Taking a classic smaller register set, such as in the x86_64, and
trying add all these superscalar and out of order features to it
has hit a brick wall

... and the best we see in arms and mips (
with way more registers) is typically two out of order ops, total.

stack machines overly serialize operations and tend to bottleneck
on local cache (see the transputer T800 for the last decent example)

Aside from a bunch of genuinely weirder architectures (see for example
the propeller, or dave may's xcore stuff, or parallella)

the mill's "belt" idea - temporal register addressing - is the first new idea
I've seen in cpu design for a very, very long time. (perhaps it
was tried in some other architecture?)

Even if the mill can't get to 32 ops/cycle generally (and some of those ops
are overhead in maintaining the belt, but not as much as you might
think), I do think it can get to quite a few, even in branchy code,
and the lower end versions of the arch are comparable in ops/cycle
to the best we can do today with computers running at much faster
basic clock rates.

and context switch/subroutine call overhead! 4 cycles. Wow. :)

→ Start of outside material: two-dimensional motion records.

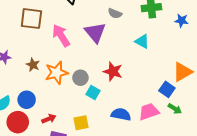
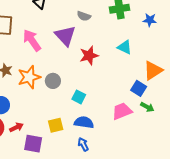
cyan triangle: (142, 41) -> (125, 47), moved
red star: (113, 71) -> (89, 56), moved, turned -30
cyan square: (93, 93) -> (79, 97), moved
blue semicircle: (121, 114) -> (84, 122), moved
red arrow: (49, 119) -> (16, 127), moved

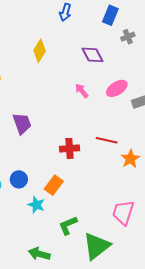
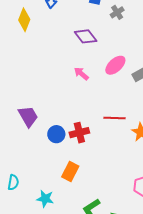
yellow diamond: (40, 51) -> (24, 20), moved
blue circle: (19, 179) -> (56, 134), moved
cyan star: (36, 205) -> (45, 199), moved

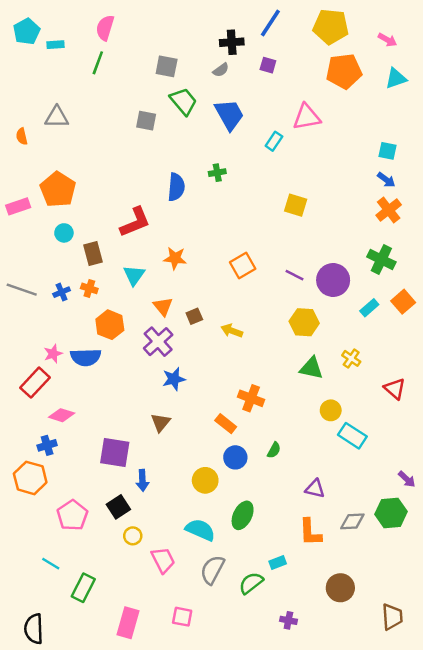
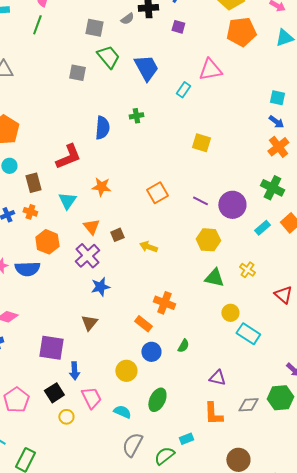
gray semicircle: (221, 70) -> (127, 19), moved
cyan semicircle: (200, 530) -> (122, 412), size x0.7
pink trapezoid: (163, 560) -> (91, 398), moved

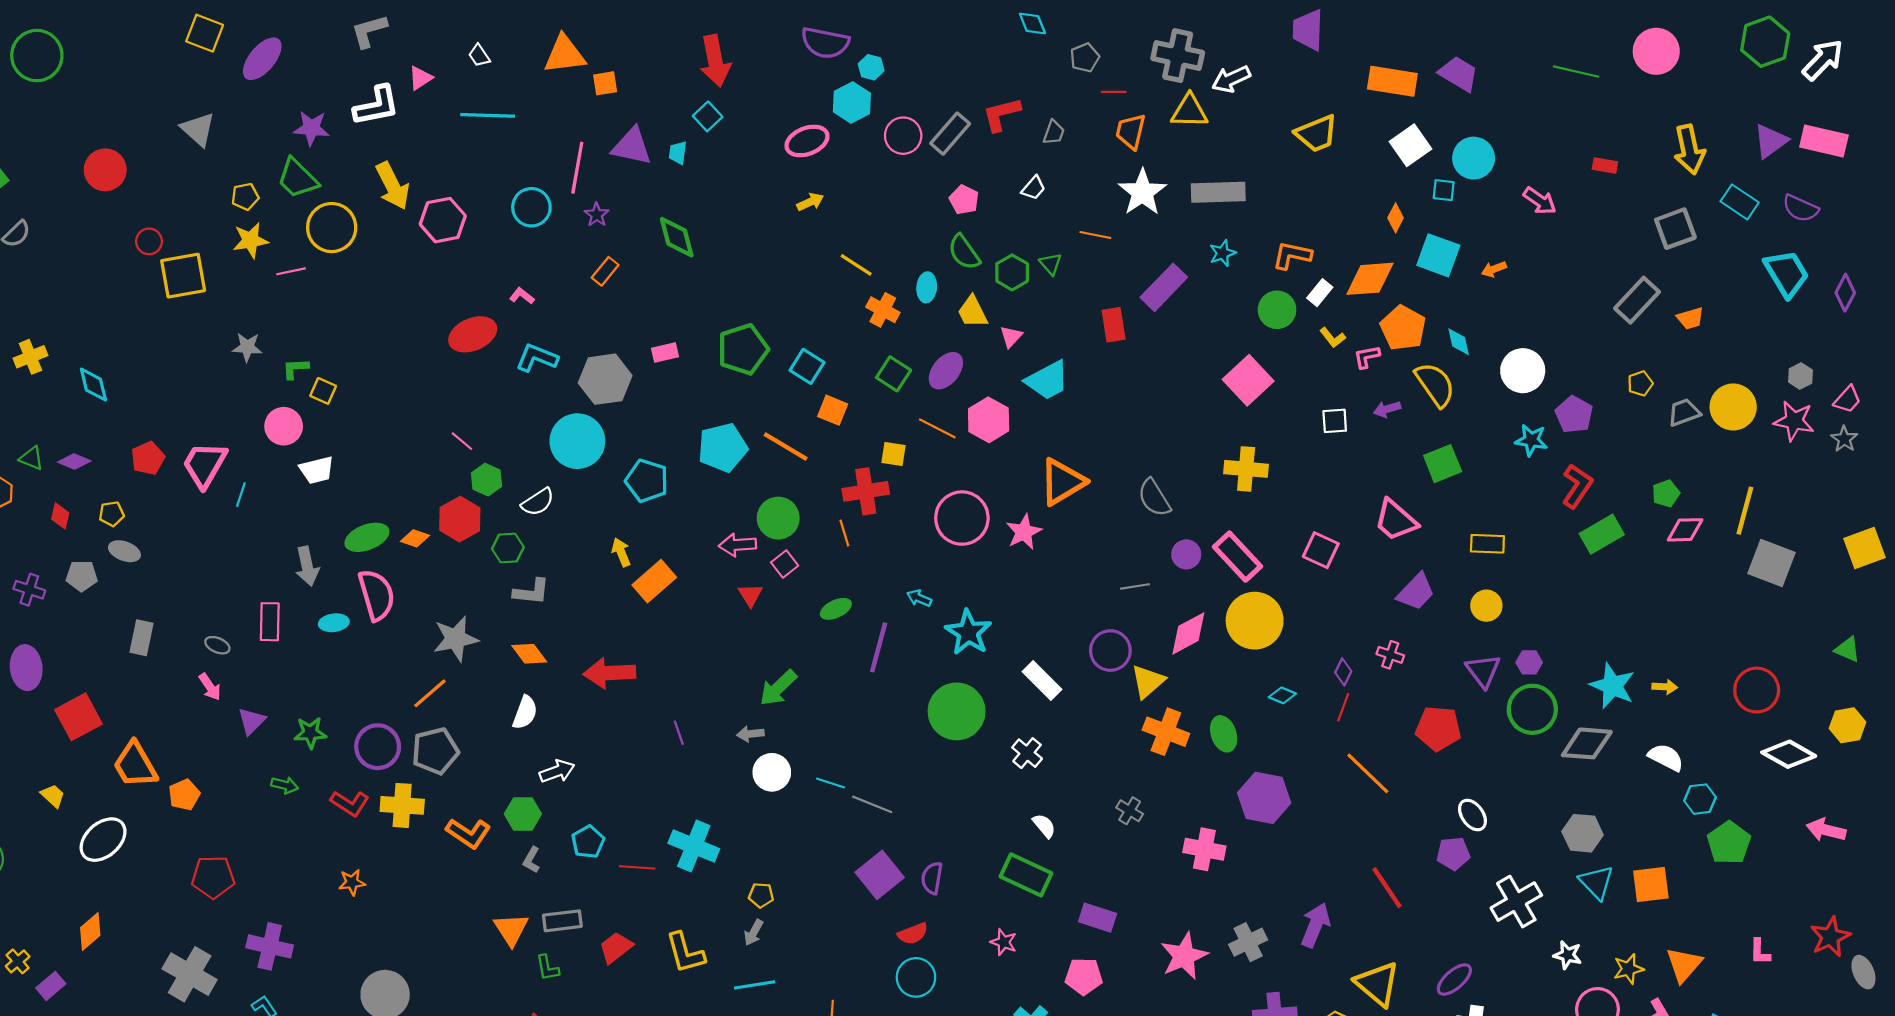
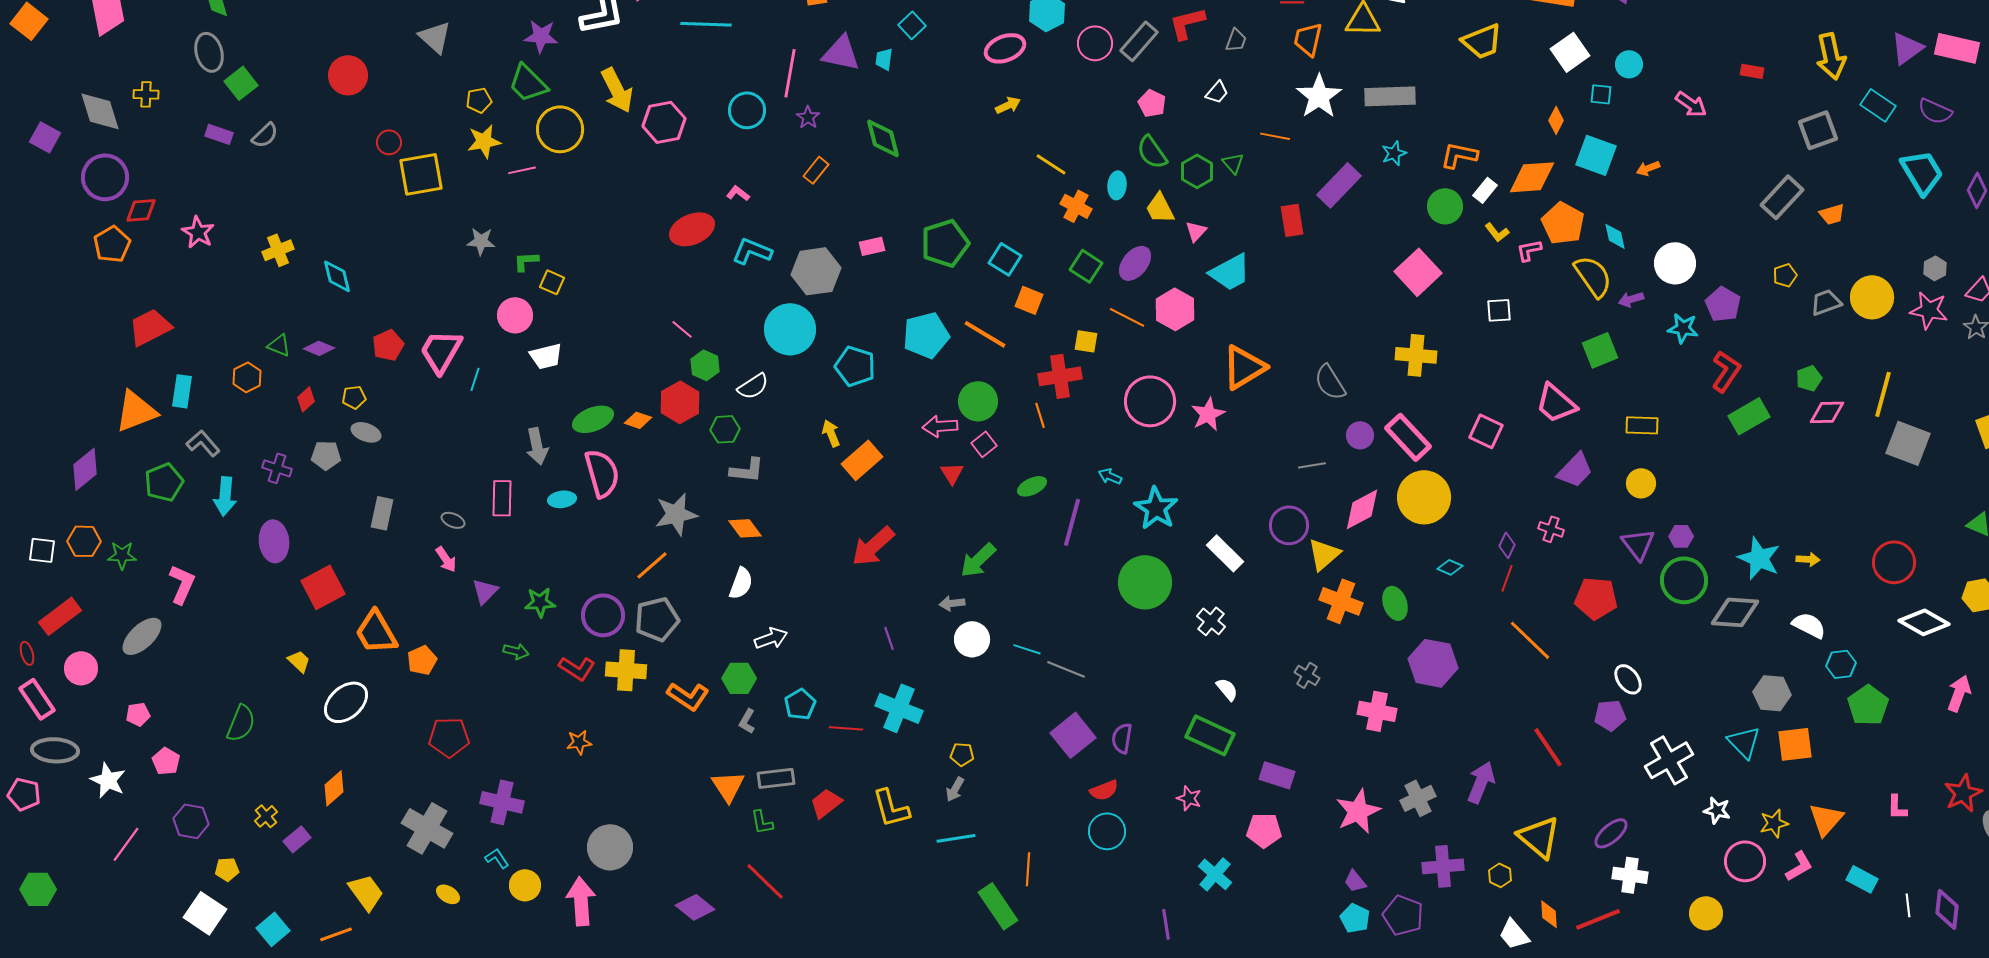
cyan circle: (1474, 158) -> (1629, 64), size x0.7
purple arrow: (1387, 409) -> (1631, 299), moved
red diamond: (60, 516) -> (306, 399), turned 35
red arrow: (609, 673) -> (873, 546), moved, turned -39
purple line: (679, 733) -> (889, 638), moved
pink arrow: (1826, 830) -> (1959, 693), turned 96
gray hexagon: (1583, 833) -> (1772, 693), moved

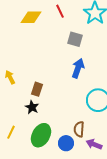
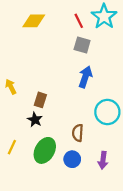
red line: (60, 11) -> (79, 21), moved
brown semicircle: (79, 129) -> (78, 133), moved
purple arrow: (94, 144) -> (103, 160), turned -105

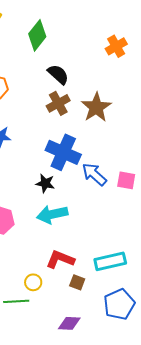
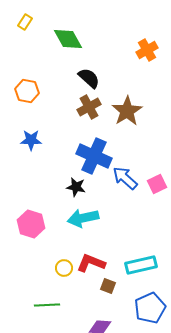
green diamond: (37, 35) -> (68, 39), turned -68
pink square: (126, 180) -> (157, 184), turned -36
yellow circle: (33, 282) -> (64, 268), moved

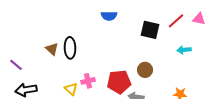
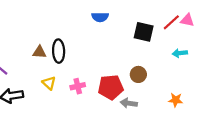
pink triangle: (199, 19) -> (187, 20), moved
brown triangle: (52, 49) -> (39, 52), turned -40
yellow triangle: (71, 89) -> (49, 83), moved

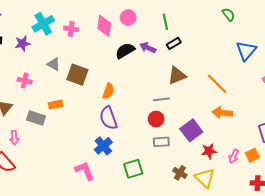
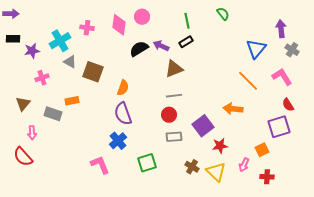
green semicircle: (229, 14) -> (223, 14), moved
green line: (165, 22) -> (187, 21), moved
cyan cross: (43, 24) -> (60, 41), moved
purple star: (23, 43) -> (32, 51), moved
brown triangle: (177, 76) -> (174, 69), moved
pink cross: (25, 81) -> (42, 78), turned -32
orange line: (217, 84) -> (248, 81), moved
pink arrow: (234, 156) -> (244, 165), moved

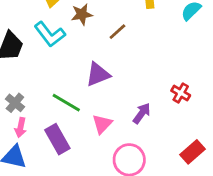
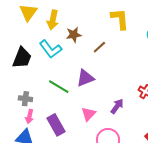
gray cross: (15, 103) -> (25, 99), turned -32
green line: (66, 103) -> (59, 87), moved

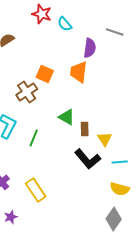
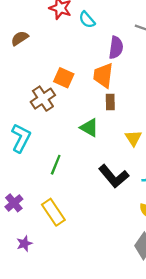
brown rectangle: (85, 129) -> (110, 102), moved
green line: (34, 138) -> (56, 165), moved
yellow triangle: (105, 139) -> (133, 138), moved

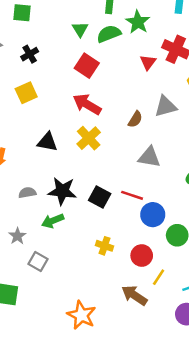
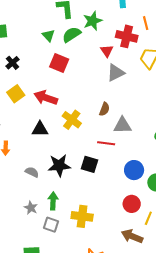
green star: (138, 22) -> (93, 21), turned 30
red arrow: (87, 104) -> (46, 98), moved
gray triangle: (166, 106) -> (116, 73), moved
brown semicircle: (135, 119) -> (104, 109), moved
gray semicircle: (27, 193) -> (32, 172), turned 48
red line: (132, 195) -> (106, 143), moved
green arrow: (53, 221) -> (53, 201), moved, turned 126
yellow cross: (105, 246) -> (82, 216), moved, size x1.5

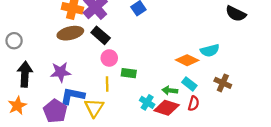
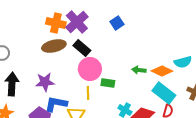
pink circle: (109, 58) -> (90, 69), size x1.5
cyan rectangle: (189, 84) -> (164, 93), size x1.6
green arrow: (170, 90) -> (139, 70), moved

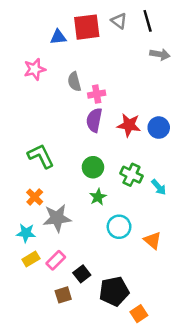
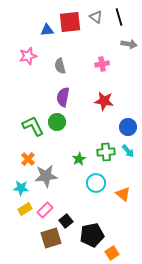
pink cross: (97, 94) -> (102, 64), moved
purple semicircle: (94, 120) -> (63, 97), moved
blue circle: (159, 128) -> (128, 127), moved
green circle: (93, 167) -> (57, 122), moved
green cross: (131, 175) -> (106, 152), moved, turned -30
brown square: (63, 295) -> (51, 238), size x1.5

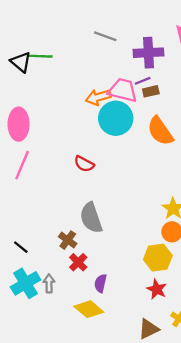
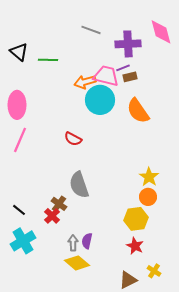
green line: (41, 56) -> (48, 60), moved
red cross: (78, 262) -> (52, 216), moved
gray arrow: (49, 283) -> (73, 243), moved

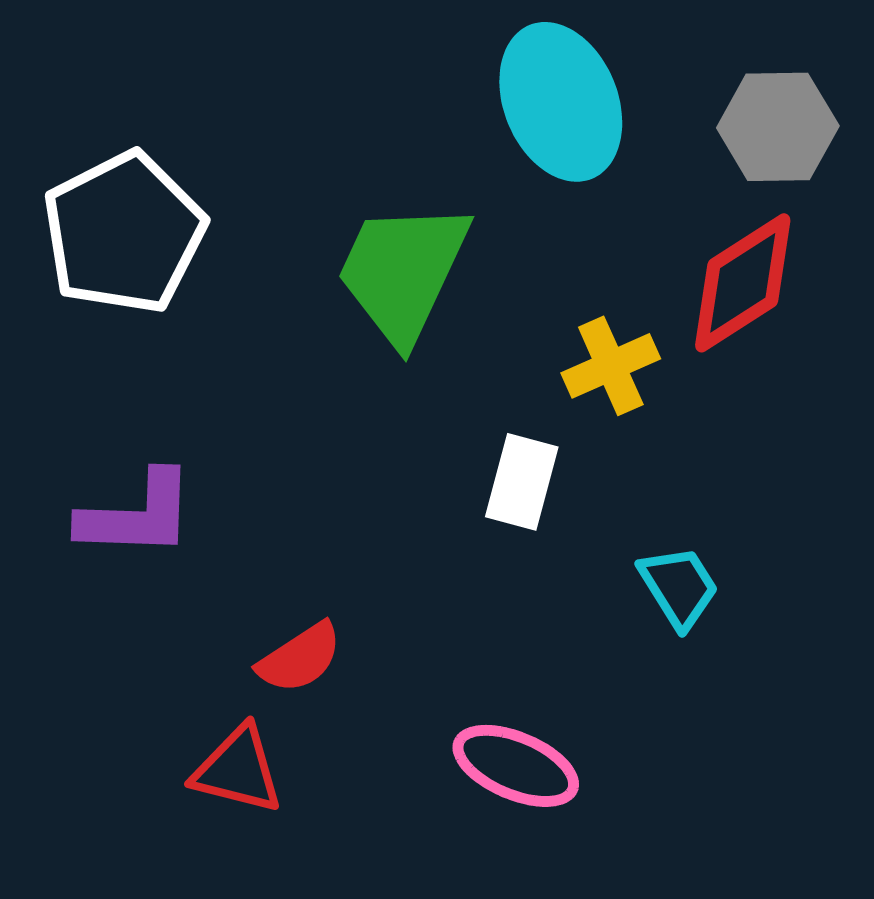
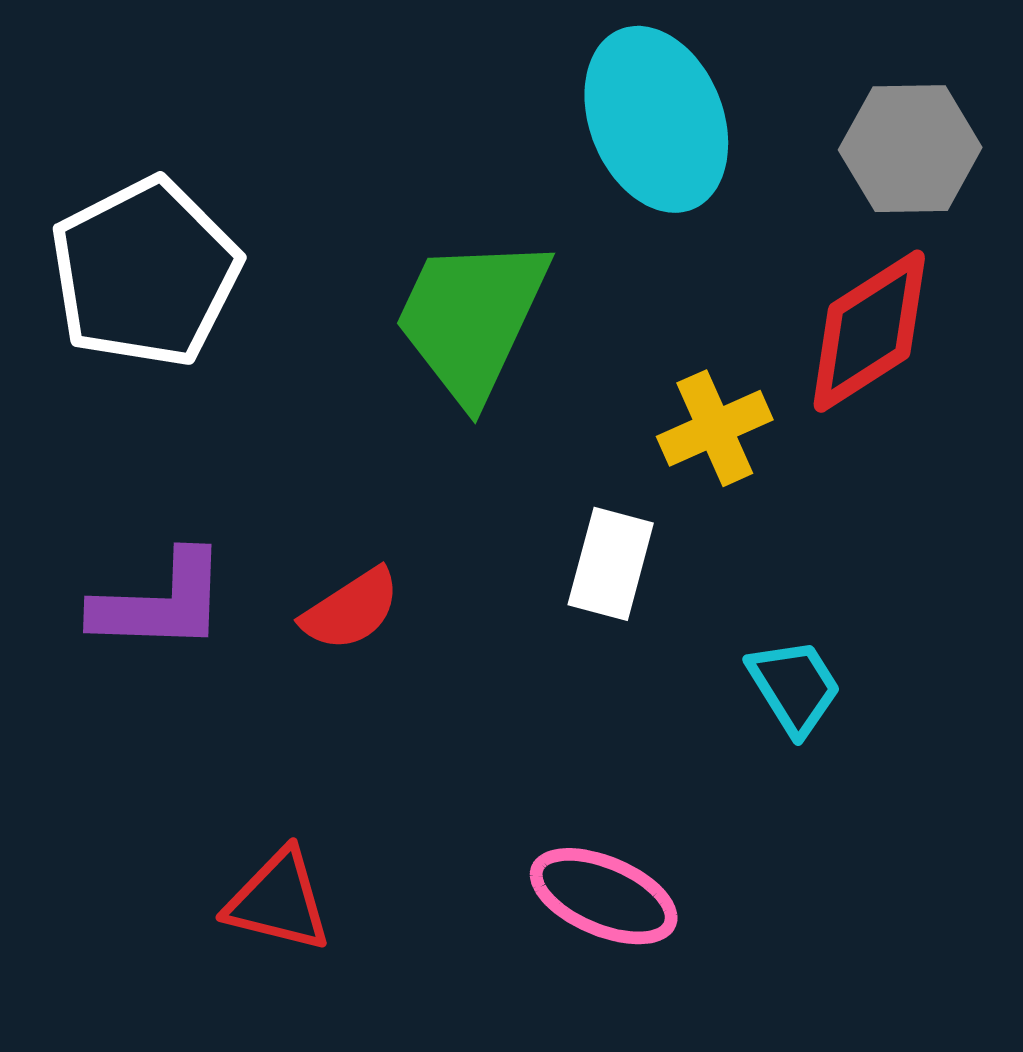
red semicircle: (300, 658) -> (351, 610), moved

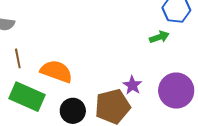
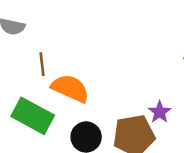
brown line: (18, 58) -> (42, 64), moved

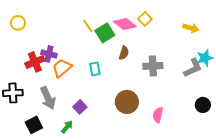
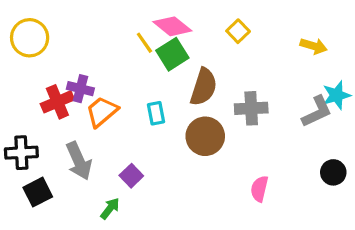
yellow circle: (18, 23) -> (30, 38), size x1.5
pink diamond: (125, 24) -> (172, 26), moved
brown semicircle: (124, 53) -> (204, 87), size x1.6
brown circle: (127, 102) -> (205, 136), moved
black square: (34, 125) -> (38, 192), moved

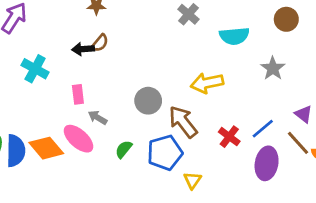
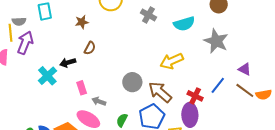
black arrow: (83, 49) -> (68, 63), moved
gray star: (273, 68) -> (216, 41), size x1.4
cyan cross: (35, 69) -> (47, 76), turned 30
purple ellipse: (267, 163) -> (190, 115), moved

I certainly have quibbles with the presos I've read so far, edge cases
like floating point ops, and other seemingly nice-to-have but not
critical to the core architecture feature(s)...

but I long for a FPGA version, at least, to play with. I've spent a lot
of time trying to come up with a microarchitecture that could do
fq_codel at 10GigE+ speeds (prototyping in the parallella's FPGA),
and kept dreaming of something like the "propeller" at a really
high clock rate...

... then I stumbled over this. Sure, it's years out, but, like wow.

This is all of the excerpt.